On December 16th I created a blog and attempted to make various posts with politically sensitive words. When I attempted to post entries with titles like “Tibet Independence” or “Falun Gong” (a banned religious group), I got an error message saying: “This item includes forbidden language. Please delete forbidden language from this item.”
However I was successful in posting blog entries with non-controversial titles, but with politically sensitive words in the text body. For instance, a blog post titled “I love you” had “Tibet independence” in the text body, and a post titled “I am happy” had “Falun Gong” in the body...
This was on Friday December 16th. By Monday the 19th, the whole blog had been taken down, just like Anti’s was on Dec.31st, with an error message: “This space is temporarily unavailable. Please try again later.”

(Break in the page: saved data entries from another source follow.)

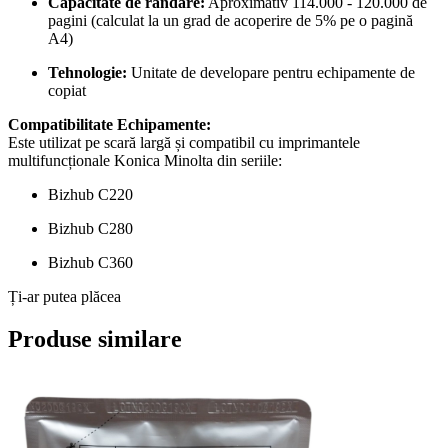
Capacitate de randare:
Aproximativ 114.000 - 120.000 de
pagini (calculat la un grad de acoperire de 5% pe o pagină
A4)
Tehnologie:
Unitate de developare pentru echipamente de
copiat
Compatibilitate Echipamente:
Este utilizat pe scară largă și compatibil cu imprimantele
multifuncționale Konica Minolta din seriile:
Bizhub C220
Bizhub C280
Bizhub C360
Ți-ar putea plăcea
Produse similare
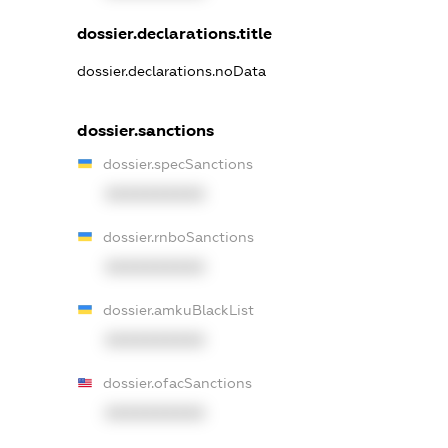
dossier.declarations.title
dossier.declarations.noData
dossier.sanctions
dossier.specSanctions
XXXXXXXXXX
dossier.rnboSanctions
XXXXXXXXXX
dossier.amkuBlackList
XXXXXXXXXX
dossier.ofacSanctions
XXXXXXXXXX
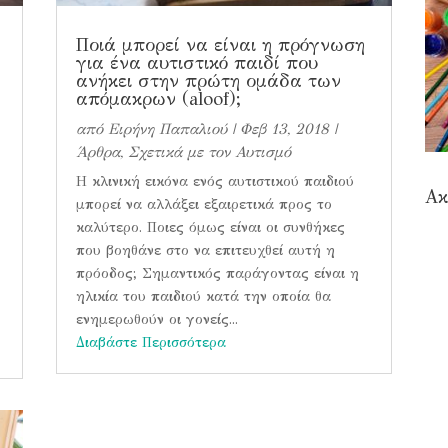
Ποιά μπορεί να είναι η πρόγνωση
για ένα αυτιστικό παιδί που
ανήκει στην πρώτη ομάδα των
απόμακρων (aloof);
από
Ειρήνη Παπαλιού
|
Φεβ 13, 2018
|
Άρθρα
,
Σχετικά με τον Αυτισμό
Η κλινική εικόνα ενός αυτιστικού παιδιού
Ακ
μπορεί να αλλάξει εξαιρετικά προς το
καλύτερο. Ποιες όμως είναι οι συνθήκες
που βοηθάνε στο να επιτευχθεί αυτή η
πρόοδος; Σημαντικός παράγοντας είναι η
ηλικία του παιδιού κατά την οποία θα
ενημερωθούν οι γονείς...
Διαβάστε Περισσότερα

Now, It is VERY important to note that the inaccessible blog was moved or removed at the server level and that the blog remains inaccessible from the United States as well as from China. This means that the action was taken NOT by Chinese authorities responsible for filtering and censoring the internet for Chinese viewers, but by MSN staff at the level of the MSN servers.
(Emphasis added)
I'm trying to come up with some plausible explanation why Microsoft would be in the business of facilitating political censorship. My first thought was of the MSN Spaces Code of Conduct. But the only thing even close to a rationalization for political censorship is this item under "Prohibited Uses":
You will not upload, post, transmit, transfer, disseminate, distribute, or facilitate distribution of any content, including text, images, sound, data, information, or software, that...is illegal or violates any local and national laws that apply to your location; including but not limited to child pornography, illegal drugs, copyright material and intellectual property not belonging to you.
However, while such wording might justify - in the strictest adherence - to censorship of outlawed speech in China, Rebecca MacKinnon is in the United States, not China. At least the Scobelizer is trying to do something about it:
I’m copying this post to Christopher Payne, corporate Vice President over on MSN and will try to get his point of view on this.

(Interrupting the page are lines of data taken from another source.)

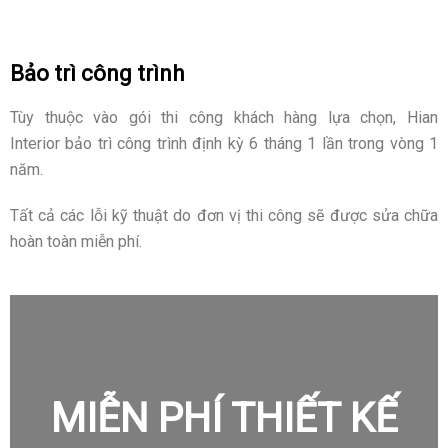
Bảo trì công trình
Tùy thuộc vào gói thi công khách hàng lựa chọn, Hian
Interior bảo trì công trình định kỳ 6 tháng 1 lần trong vòng 1
năm.
Tất cả các lỗi kỹ thuật do đơn vị thi công sẽ được sửa chữa
hoàn toàn miễn phí.
MIỄN PHÍ THIẾT KẾ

Update: someone over on MSN Spaces just wrote me and said he hadn’t heard of this and that he’s raising this up the management chain too. I’ll report more as I hear more. he told me that Steve Liffick is the VP in charge of MSN Spaces and that he reports to Blake Irving. I’ve sent email to both of those guys on this issue.
I don't care how much money Microsoft stands to lose; shame on them for cow-towing to socialist dictators and for actively infringing upon freedom of speech.
Darn straight! Though in proper Chinese it should be Gates Zedong (Tse-Tung).